**Page-level text extractions**.
·····
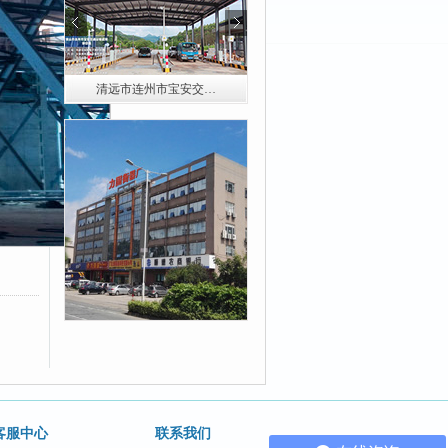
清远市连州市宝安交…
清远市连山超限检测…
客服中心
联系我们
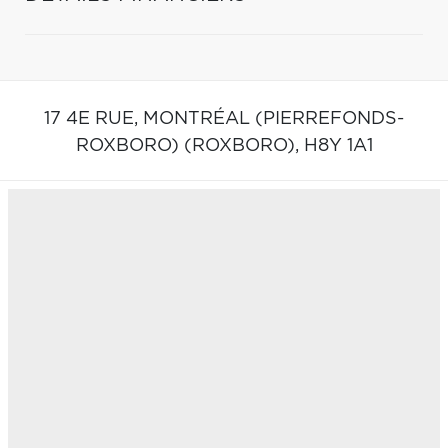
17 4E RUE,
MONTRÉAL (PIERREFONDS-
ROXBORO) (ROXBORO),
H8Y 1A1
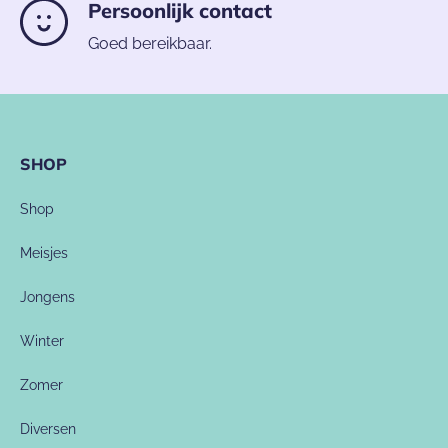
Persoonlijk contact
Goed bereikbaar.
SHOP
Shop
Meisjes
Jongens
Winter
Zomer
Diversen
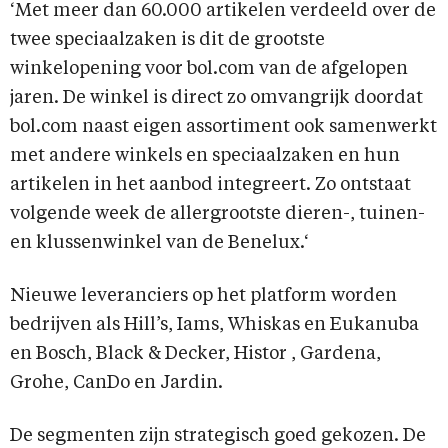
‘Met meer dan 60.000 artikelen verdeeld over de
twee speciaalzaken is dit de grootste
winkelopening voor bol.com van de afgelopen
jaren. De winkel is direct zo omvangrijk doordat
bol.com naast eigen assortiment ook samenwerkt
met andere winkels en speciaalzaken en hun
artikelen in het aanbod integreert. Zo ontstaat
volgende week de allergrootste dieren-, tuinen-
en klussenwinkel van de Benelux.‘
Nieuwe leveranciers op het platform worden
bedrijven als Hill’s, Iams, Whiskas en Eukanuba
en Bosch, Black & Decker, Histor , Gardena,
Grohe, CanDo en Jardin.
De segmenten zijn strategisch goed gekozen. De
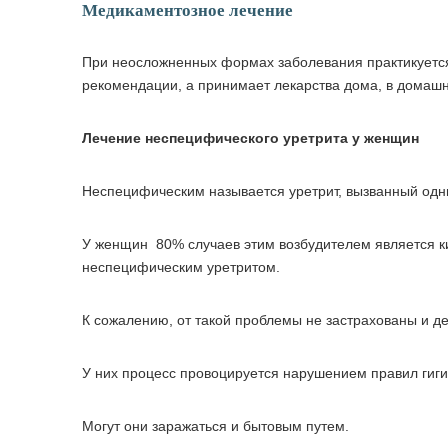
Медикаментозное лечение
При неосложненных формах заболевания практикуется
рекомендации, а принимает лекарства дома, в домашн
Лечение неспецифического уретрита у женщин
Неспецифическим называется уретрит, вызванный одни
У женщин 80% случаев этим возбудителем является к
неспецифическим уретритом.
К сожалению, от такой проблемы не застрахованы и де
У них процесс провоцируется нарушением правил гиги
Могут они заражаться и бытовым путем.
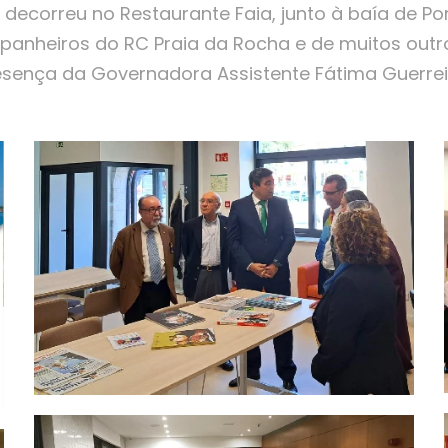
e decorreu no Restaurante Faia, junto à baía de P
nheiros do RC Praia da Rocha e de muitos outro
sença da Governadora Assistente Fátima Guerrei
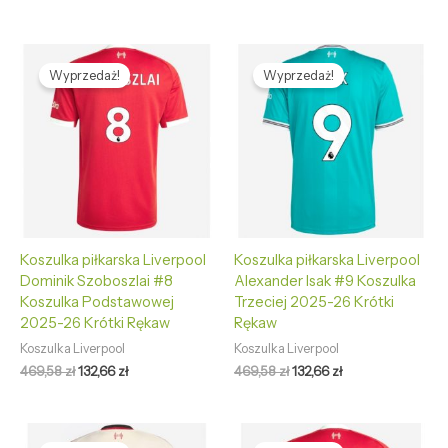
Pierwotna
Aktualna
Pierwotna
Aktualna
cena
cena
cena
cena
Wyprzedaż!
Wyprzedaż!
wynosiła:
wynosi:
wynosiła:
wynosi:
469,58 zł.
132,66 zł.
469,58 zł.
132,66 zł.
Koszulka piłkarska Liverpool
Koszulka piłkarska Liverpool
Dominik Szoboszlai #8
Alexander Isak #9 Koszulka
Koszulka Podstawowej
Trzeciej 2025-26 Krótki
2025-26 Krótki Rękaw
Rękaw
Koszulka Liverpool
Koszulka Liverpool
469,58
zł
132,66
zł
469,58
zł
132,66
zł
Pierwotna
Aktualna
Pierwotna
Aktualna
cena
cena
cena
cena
·····
Find each line above that contains "artikelen", and copy those lines.

**Worked solution**.
‘Met meer dan 60.000 artikelen verdeeld over de
artikelen in het aanbod integreert. Zo ontstaat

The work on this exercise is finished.